**Input records:**
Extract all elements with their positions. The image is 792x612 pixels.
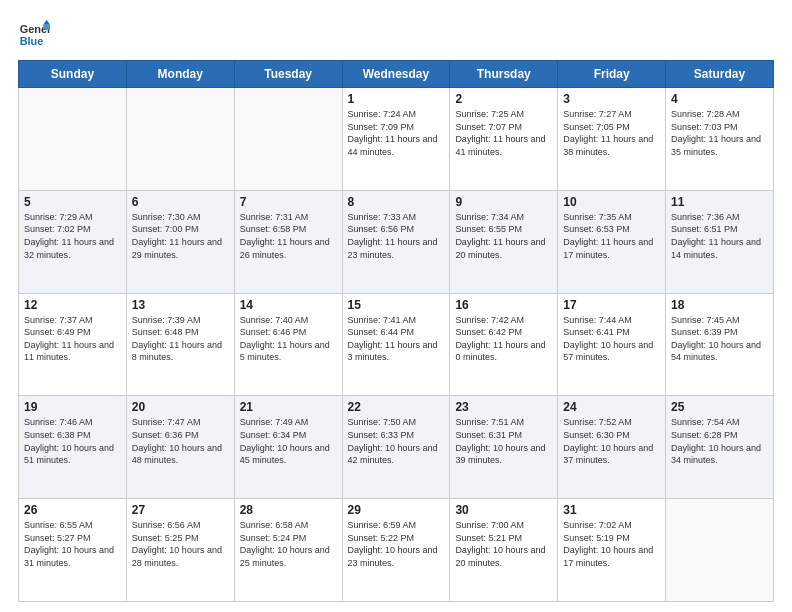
calendar-cell: 18Sunrise: 7:45 AM Sunset: 6:39 PM Dayli…	[666, 293, 774, 396]
weekday-header-friday: Friday	[558, 61, 666, 88]
day-number: 29	[348, 503, 445, 517]
calendar-cell: 28Sunrise: 6:58 AM Sunset: 5:24 PM Dayli…	[234, 499, 342, 602]
calendar-page: General Blue SundayMondayTuesdayWednesda…	[0, 0, 792, 612]
day-number: 3	[563, 92, 660, 106]
calendar-cell: 22Sunrise: 7:50 AM Sunset: 6:33 PM Dayli…	[342, 396, 450, 499]
calendar-cell: 17Sunrise: 7:44 AM Sunset: 6:41 PM Dayli…	[558, 293, 666, 396]
day-info: Sunrise: 7:36 AM Sunset: 6:51 PM Dayligh…	[671, 211, 768, 261]
calendar-cell: 25Sunrise: 7:54 AM Sunset: 6:28 PM Dayli…	[666, 396, 774, 499]
calendar-cell: 23Sunrise: 7:51 AM Sunset: 6:31 PM Dayli…	[450, 396, 558, 499]
day-number: 13	[132, 298, 229, 312]
day-info: Sunrise: 7:50 AM Sunset: 6:33 PM Dayligh…	[348, 416, 445, 466]
day-info: Sunrise: 6:56 AM Sunset: 5:25 PM Dayligh…	[132, 519, 229, 569]
day-info: Sunrise: 7:35 AM Sunset: 6:53 PM Dayligh…	[563, 211, 660, 261]
calendar-cell	[234, 88, 342, 191]
day-info: Sunrise: 7:27 AM Sunset: 7:05 PM Dayligh…	[563, 108, 660, 158]
calendar-cell: 2Sunrise: 7:25 AM Sunset: 7:07 PM Daylig…	[450, 88, 558, 191]
day-info: Sunrise: 6:55 AM Sunset: 5:27 PM Dayligh…	[24, 519, 121, 569]
logo-icon: General Blue	[18, 18, 50, 50]
day-number: 20	[132, 400, 229, 414]
day-info: Sunrise: 7:34 AM Sunset: 6:55 PM Dayligh…	[455, 211, 552, 261]
calendar-cell: 1Sunrise: 7:24 AM Sunset: 7:09 PM Daylig…	[342, 88, 450, 191]
calendar-cell: 8Sunrise: 7:33 AM Sunset: 6:56 PM Daylig…	[342, 190, 450, 293]
day-number: 6	[132, 195, 229, 209]
day-info: Sunrise: 7:00 AM Sunset: 5:21 PM Dayligh…	[455, 519, 552, 569]
day-info: Sunrise: 7:41 AM Sunset: 6:44 PM Dayligh…	[348, 314, 445, 364]
calendar-cell: 16Sunrise: 7:42 AM Sunset: 6:42 PM Dayli…	[450, 293, 558, 396]
day-info: Sunrise: 7:45 AM Sunset: 6:39 PM Dayligh…	[671, 314, 768, 364]
weekday-header-monday: Monday	[126, 61, 234, 88]
day-info: Sunrise: 7:02 AM Sunset: 5:19 PM Dayligh…	[563, 519, 660, 569]
weekday-header-wednesday: Wednesday	[342, 61, 450, 88]
day-number: 14	[240, 298, 337, 312]
logo: General Blue	[18, 18, 50, 50]
svg-text:Blue: Blue	[20, 35, 44, 47]
svg-marker-3	[43, 25, 50, 30]
week-row-4: 19Sunrise: 7:46 AM Sunset: 6:38 PM Dayli…	[19, 396, 774, 499]
day-number: 25	[671, 400, 768, 414]
calendar-cell: 19Sunrise: 7:46 AM Sunset: 6:38 PM Dayli…	[19, 396, 127, 499]
calendar-cell	[126, 88, 234, 191]
day-number: 7	[240, 195, 337, 209]
week-row-3: 12Sunrise: 7:37 AM Sunset: 6:49 PM Dayli…	[19, 293, 774, 396]
calendar-cell: 20Sunrise: 7:47 AM Sunset: 6:36 PM Dayli…	[126, 396, 234, 499]
week-row-5: 26Sunrise: 6:55 AM Sunset: 5:27 PM Dayli…	[19, 499, 774, 602]
day-number: 5	[24, 195, 121, 209]
day-number: 23	[455, 400, 552, 414]
weekday-header-saturday: Saturday	[666, 61, 774, 88]
day-info: Sunrise: 7:52 AM Sunset: 6:30 PM Dayligh…	[563, 416, 660, 466]
day-number: 30	[455, 503, 552, 517]
day-number: 2	[455, 92, 552, 106]
calendar-cell: 4Sunrise: 7:28 AM Sunset: 7:03 PM Daylig…	[666, 88, 774, 191]
weekday-header-row: SundayMondayTuesdayWednesdayThursdayFrid…	[19, 61, 774, 88]
calendar-cell	[19, 88, 127, 191]
day-info: Sunrise: 7:46 AM Sunset: 6:38 PM Dayligh…	[24, 416, 121, 466]
calendar-cell: 14Sunrise: 7:40 AM Sunset: 6:46 PM Dayli…	[234, 293, 342, 396]
day-number: 9	[455, 195, 552, 209]
day-number: 4	[671, 92, 768, 106]
day-info: Sunrise: 7:31 AM Sunset: 6:58 PM Dayligh…	[240, 211, 337, 261]
calendar-cell: 9Sunrise: 7:34 AM Sunset: 6:55 PM Daylig…	[450, 190, 558, 293]
day-number: 17	[563, 298, 660, 312]
day-info: Sunrise: 7:44 AM Sunset: 6:41 PM Dayligh…	[563, 314, 660, 364]
day-number: 19	[24, 400, 121, 414]
day-number: 21	[240, 400, 337, 414]
day-number: 27	[132, 503, 229, 517]
weekday-header-sunday: Sunday	[19, 61, 127, 88]
calendar-cell: 12Sunrise: 7:37 AM Sunset: 6:49 PM Dayli…	[19, 293, 127, 396]
week-row-2: 5Sunrise: 7:29 AM Sunset: 7:02 PM Daylig…	[19, 190, 774, 293]
day-info: Sunrise: 6:58 AM Sunset: 5:24 PM Dayligh…	[240, 519, 337, 569]
day-number: 31	[563, 503, 660, 517]
day-info: Sunrise: 7:39 AM Sunset: 6:48 PM Dayligh…	[132, 314, 229, 364]
header: General Blue	[18, 18, 774, 50]
calendar-cell: 29Sunrise: 6:59 AM Sunset: 5:22 PM Dayli…	[342, 499, 450, 602]
calendar-table: SundayMondayTuesdayWednesdayThursdayFrid…	[18, 60, 774, 602]
weekday-header-thursday: Thursday	[450, 61, 558, 88]
calendar-cell: 24Sunrise: 7:52 AM Sunset: 6:30 PM Dayli…	[558, 396, 666, 499]
day-info: Sunrise: 7:28 AM Sunset: 7:03 PM Dayligh…	[671, 108, 768, 158]
day-info: Sunrise: 7:54 AM Sunset: 6:28 PM Dayligh…	[671, 416, 768, 466]
calendar-cell: 26Sunrise: 6:55 AM Sunset: 5:27 PM Dayli…	[19, 499, 127, 602]
calendar-cell: 30Sunrise: 7:00 AM Sunset: 5:21 PM Dayli…	[450, 499, 558, 602]
day-number: 15	[348, 298, 445, 312]
day-number: 8	[348, 195, 445, 209]
day-info: Sunrise: 7:47 AM Sunset: 6:36 PM Dayligh…	[132, 416, 229, 466]
day-number: 28	[240, 503, 337, 517]
day-info: Sunrise: 7:40 AM Sunset: 6:46 PM Dayligh…	[240, 314, 337, 364]
day-info: Sunrise: 7:25 AM Sunset: 7:07 PM Dayligh…	[455, 108, 552, 158]
calendar-cell: 5Sunrise: 7:29 AM Sunset: 7:02 PM Daylig…	[19, 190, 127, 293]
day-info: Sunrise: 7:24 AM Sunset: 7:09 PM Dayligh…	[348, 108, 445, 158]
weekday-header-tuesday: Tuesday	[234, 61, 342, 88]
day-number: 26	[24, 503, 121, 517]
calendar-cell: 3Sunrise: 7:27 AM Sunset: 7:05 PM Daylig…	[558, 88, 666, 191]
day-info: Sunrise: 7:30 AM Sunset: 7:00 PM Dayligh…	[132, 211, 229, 261]
day-number: 10	[563, 195, 660, 209]
calendar-cell: 7Sunrise: 7:31 AM Sunset: 6:58 PM Daylig…	[234, 190, 342, 293]
day-number: 22	[348, 400, 445, 414]
calendar-cell: 15Sunrise: 7:41 AM Sunset: 6:44 PM Dayli…	[342, 293, 450, 396]
day-number: 16	[455, 298, 552, 312]
day-number: 12	[24, 298, 121, 312]
calendar-cell: 27Sunrise: 6:56 AM Sunset: 5:25 PM Dayli…	[126, 499, 234, 602]
day-info: Sunrise: 7:49 AM Sunset: 6:34 PM Dayligh…	[240, 416, 337, 466]
week-row-1: 1Sunrise: 7:24 AM Sunset: 7:09 PM Daylig…	[19, 88, 774, 191]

**Exercise requirements:** Using the records above, report the count of lines holding "Blue" and nothing else.

**Task solution:** 5